Hacker News new | ask | show | jobs
by eniotna 1922 days ago
In most real world problems, you don't really care about keeping a data structure sorted at all time. All you want, is to have it sorted when you're about to do X. So it's generally faster to just have a contiguous chunk, insert at the end, then sort when you need.
2 comments

Sorted linked lists are also especially-not-useful, because you can’t binary search them, which is often the main benefit to having something sorted.

The only thing a sorted linked list is really good for is being able to cheaply peek/pop the lowest- or highest-valued item, and a heap is almost always better for that use-case in practice.

> The only thing a sorted linked list is really good for is being able to cheaply peek/pop the lowest- or highest-valued item, and a heap is almost always better for that use-case in practice.

Or cheaply peek/pop the middle items, and reinsert a middle item.
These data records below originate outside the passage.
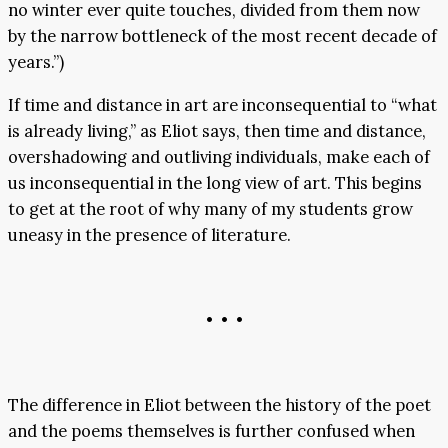
no winter ever quite touches, divided from them now
by the narrow bottleneck of the most recent decade of
years.”)
If time and distance in art are inconsequential to “what
is already living,” as Eliot says, then time and distance,
overshadowing and outliving individuals, make each of
us inconsequential in the long view of art. This begins
to get at the root of why many of my students grow
uneasy in the presence of literature.
• • •
The difference in Eliot between the history of the poet
and the poems themselves is further confused when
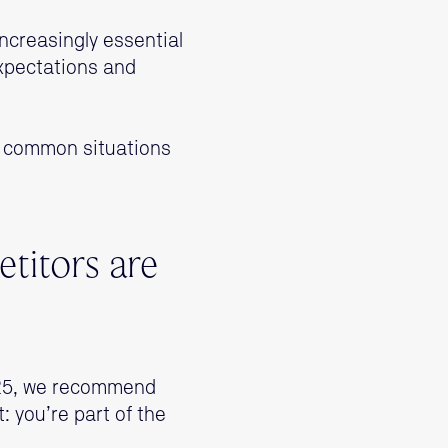
 increasingly essential
xpectations and
e common situations
titors are
2025, we recommend
t: you’re part of the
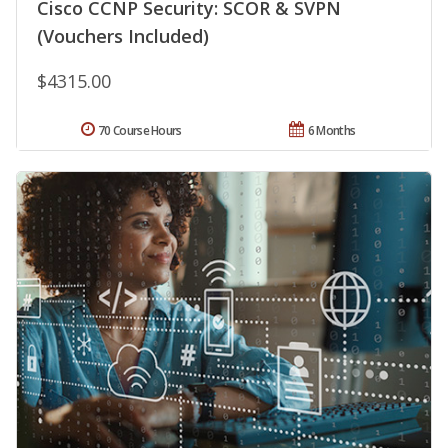
Cisco CCNP Security: SCOR & SVPN
(Vouchers Included)
$4315.00
70 Course Hours
6 Months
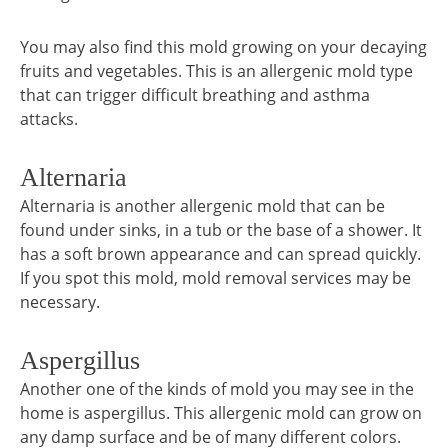
You may also find this mold growing on your decaying
fruits and vegetables. This is an allergenic mold type
that can trigger difficult breathing and asthma
attacks.
Alternaria
Alternaria is another allergenic mold that can be
found under sinks, in a tub or the base of a shower. It
has a soft brown appearance and can spread quickly.
If you spot this mold, mold removal services may be
necessary.
Aspergillus
Another one of the kinds of mold you may see in the
home is aspergillus. This allergenic mold can grow on
any damp surface and be of many different colors.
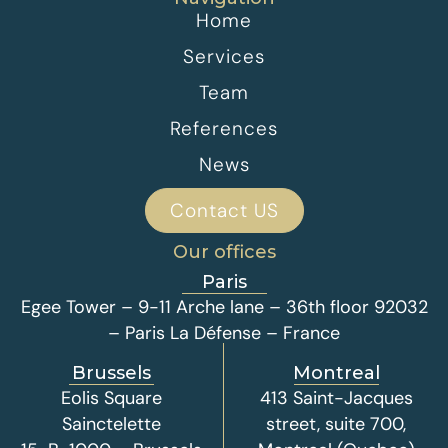
Home
Services
Team
References
News
Contact US
Our offices
Paris
Egee Tower – 9-11 Arche lane – 36th floor 92032
– Paris La Défense – France
Brussels
Montreal
Eolis Square
413 Saint-Jacques
Sainctelette
street, suite 700,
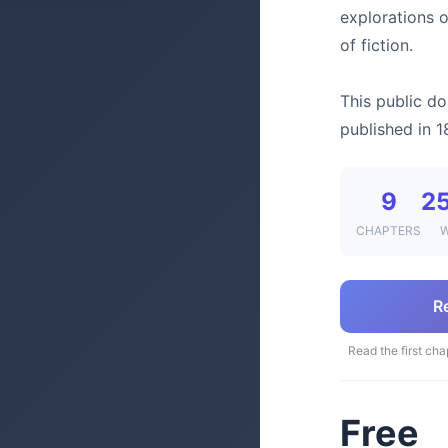
explorations 
of fiction.
This public do
published in 1
9
2
CHAPTERS
R
Read the first cha
Free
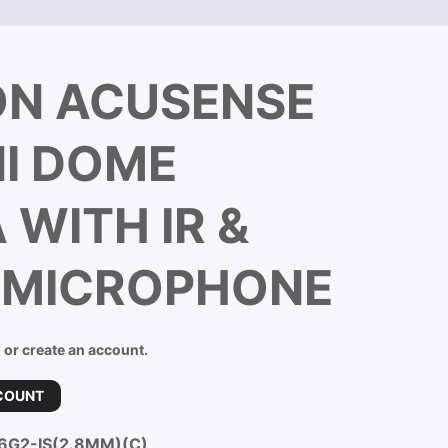
ON ACUSENSE
NI DOME
WITH IR &
N MICROPHONE
n or create an account.
COUNT
6G2-IS(2.8MM)(C)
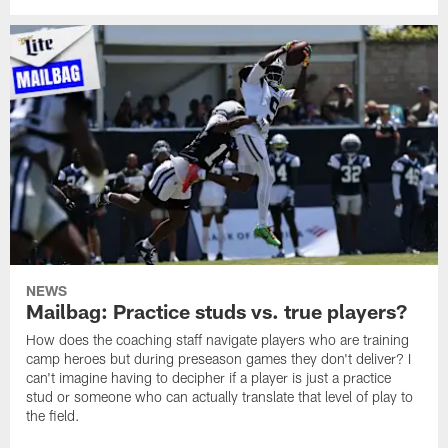
NEWS
Mailbag: Practice studs vs. true players?
How does the coaching staff navigate players who are training
camp heroes but during preseason games they don't deliver? I
can't imagine having to decipher if a player is just a practice
stud or someone who can actually translate that level of play to
the field.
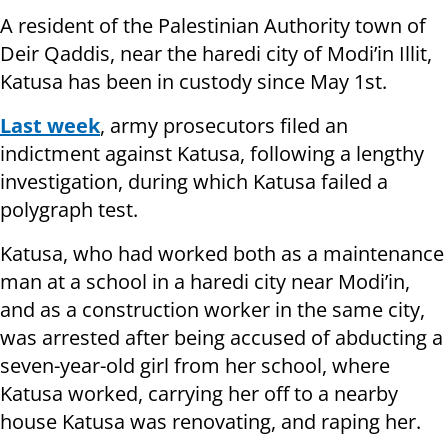
A resident of the Palestinian Authority town of
Deir Qaddis, near the haredi city of Modi’in Illit,
Katusa has been in custody since May 1st.
Last week
, army prosecutors filed an
indictment against Katusa, following a lengthy
investigation, during which Katusa failed a
polygraph test.
Katusa, who had worked both as a maintenance
man at a school in a haredi city near Modi’in,
and as a construction worker in the same city,
was arrested after being accused of abducting a
seven-year-old girl from her school, where
Katusa worked, carrying her off to a nearby
house Katusa was renovating, and raping her.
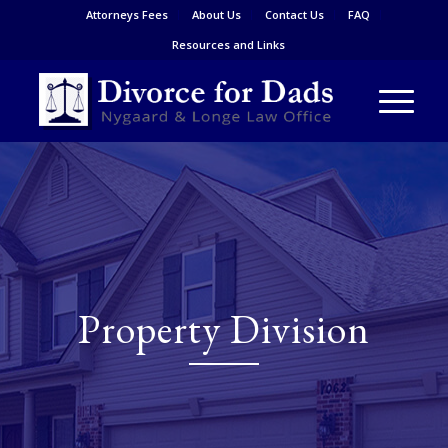
Attorneys Fees
About Us
Contact Us
FAQ
Resources and Links
Property Division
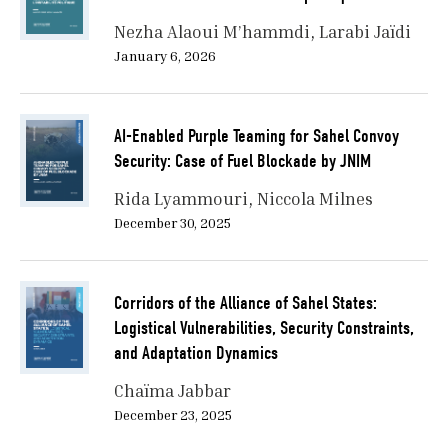
Nezha Alaoui M’hammdi
Larabi Jaïdi
January 6, 2026
AI-Enabled Purple Teaming for Sahel Convoy
Security: Case of Fuel Blockade by JNIM
Rida Lyammouri
Niccola Milnes
December 30, 2025
Corridors of the Alliance of Sahel States:
Logistical Vulnerabilities, Security Constraints,
and Adaptation Dynamics
Chaïma Jabbar
December 23, 2025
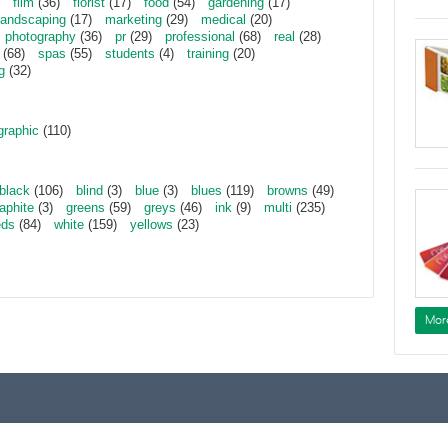
film
(36)
florist
(17)
food
(54)
gardening
(17)
landscaping
(17)
marketing
(29)
medical
(20)
photography
(36)
pr
(29)
professional
(68)
real
(28)
(68)
spas
(55)
students
(4)
training
(20)
g
(32)
graphic
(110)
black
(106)
blind
(3)
blue
(3)
blues
(119)
browns
(49)
aphite
(3)
greens
(59)
greys
(46)
ink
(9)
multi
(235)
eds
(84)
white
(159)
yellows
(23)
Mor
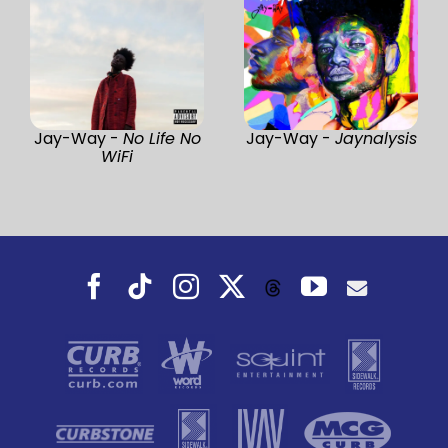
Jay-Way -
No Life No
Jay-Way -
Jaynalysis
WiFi
Facebook
Tiktok
Instagram
X
YouTube
Threads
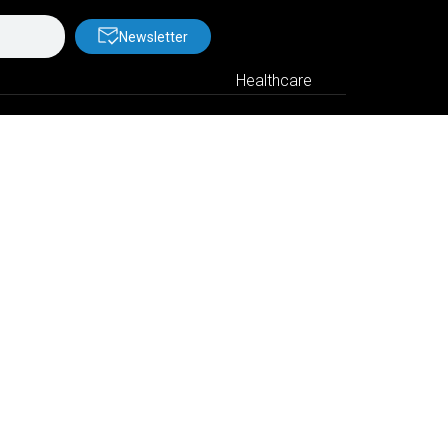
Newsletter
Healthcare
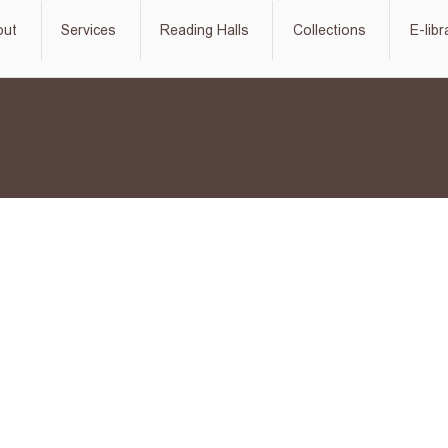
out
Services
Reading Halls
Collections
E-libr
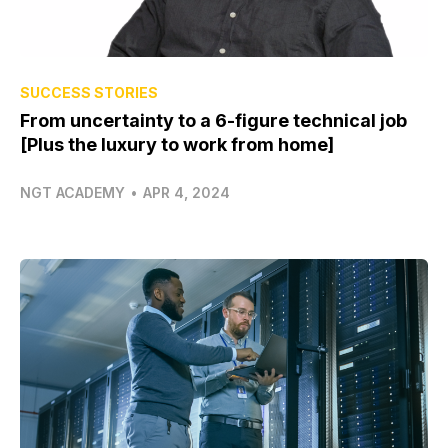
SUCCESS STORIES
From uncertainty to a 6-figure technical job
[Plus the luxury to work from home]
NGT ACADEMY
•
APR 4, 2024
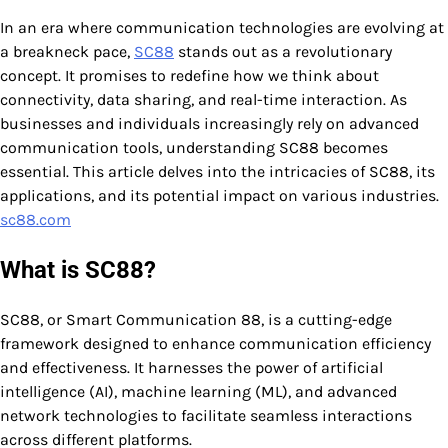
In an era where communication technologies are evolving at
a breakneck pace,
SC88
stands out as a revolutionary
concept. It promises to redefine how we think about
connectivity, data sharing, and real-time interaction. As
businesses and individuals increasingly rely on advanced
communication tools, understanding SC88 becomes
essential. This article delves into the intricacies of SC88, its
applications, and its potential impact on various industries.
sc88.com
What is SC88?
SC88, or Smart Communication 88, is a cutting-edge
framework designed to enhance communication efficiency
and effectiveness. It harnesses the power of artificial
intelligence (AI), machine learning (ML), and advanced
network technologies to facilitate seamless interactions
across different platforms.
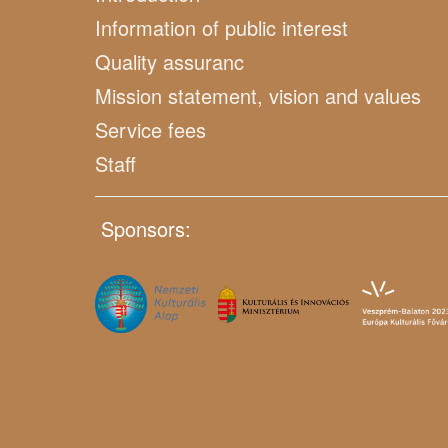
Information of public interest
Quality assuranc
Mission statement, vision and values
Service fees
Staff
Sponsors:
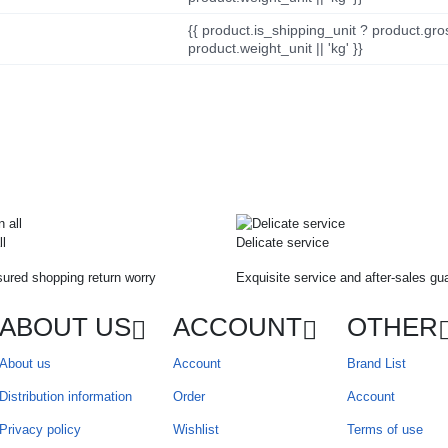
{{ product.is_shipping_unit ? product.gro
product.weight_unit || 'kg' }}
ll
Delicate service
ured shopping return worry
Exquisite service and after-sales gu
ABOUT US
ACCOUNT
OTHER
About us
Account
Brand List
Distribution information
Order
Account
Privacy policy
Wishlist
Terms of use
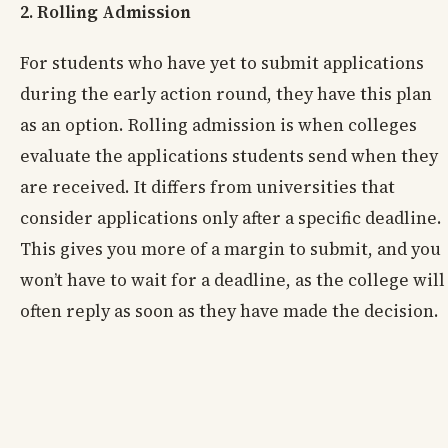
2. Rolling Admission
For students who have yet to submit applications
during the early action round, they have this plan
as an option. Rolling admission is when colleges
evaluate the applications students send when they
are received. It differs from universities that
consider applications only after a specific deadline.
This gives you more of a margin to submit, and you
won’t have to wait for a deadline, as the college will
often reply as soon as they have made the decision.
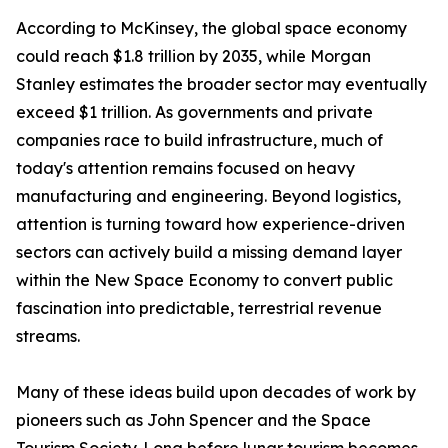
According to McKinsey, the global space economy
could reach $1.8 trillion by 2035, while Morgan
Stanley estimates the broader sector may eventually
exceed $1 trillion. As governments and private
companies race to build infrastructure, much of
today's attention remains focused on heavy
manufacturing and engineering. Beyond logistics,
attention is turning toward how experience-driven
sectors can actively build a missing demand layer
within the New Space Economy to convert public
fascination into predictable, terrestrial revenue
streams.
Many of these ideas build upon decades of work by
pioneers such as John Spencer and the Space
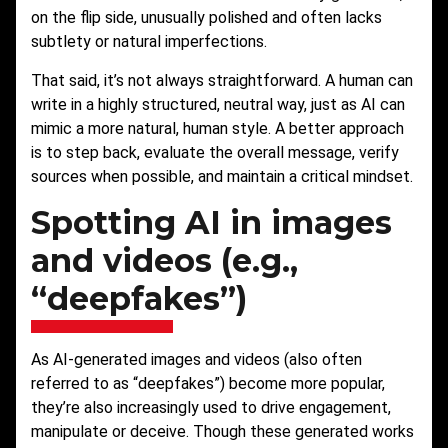
on the flip side, unusually polished and often lacks
subtlety or natural imperfections.
That said, it’s not always straightforward. A human can
write in a highly structured, neutral way, just as AI can
mimic a more natural, human style. A better approach
is to step back, evaluate the overall message, verify
sources when possible, and maintain a critical mindset.
Spotting AI in images
and videos (e.g.,
“deepfakes”)
As AI-generated images and videos (also often
referred to as “deepfakes”) become more popular,
they’re also increasingly used to drive engagement,
manipulate or deceive. Though these generated works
As is the most common operation in Knuth's solution to the exact cover problem (aka: Dancing Links / Algorithm X)

There's also benefits to middle-operations, such as text editing (although text files are so small that inefficient operations aren't a big deal anymore).

----------

Linked Lists also can be "merged" together, in a sort of "inverse tree" sort of way.

Consider the following data: "ABCDEFG", "123ABCDEFG", and "111ABCDEFG".

The two array representations are obvious. But Linked-Lists can optimize that into:

* A -> B -> C -> D -> E -> F -> G

* 1 -> 1 -> 1 -> A ...

* 1 -> 2 -> 3 -> A ...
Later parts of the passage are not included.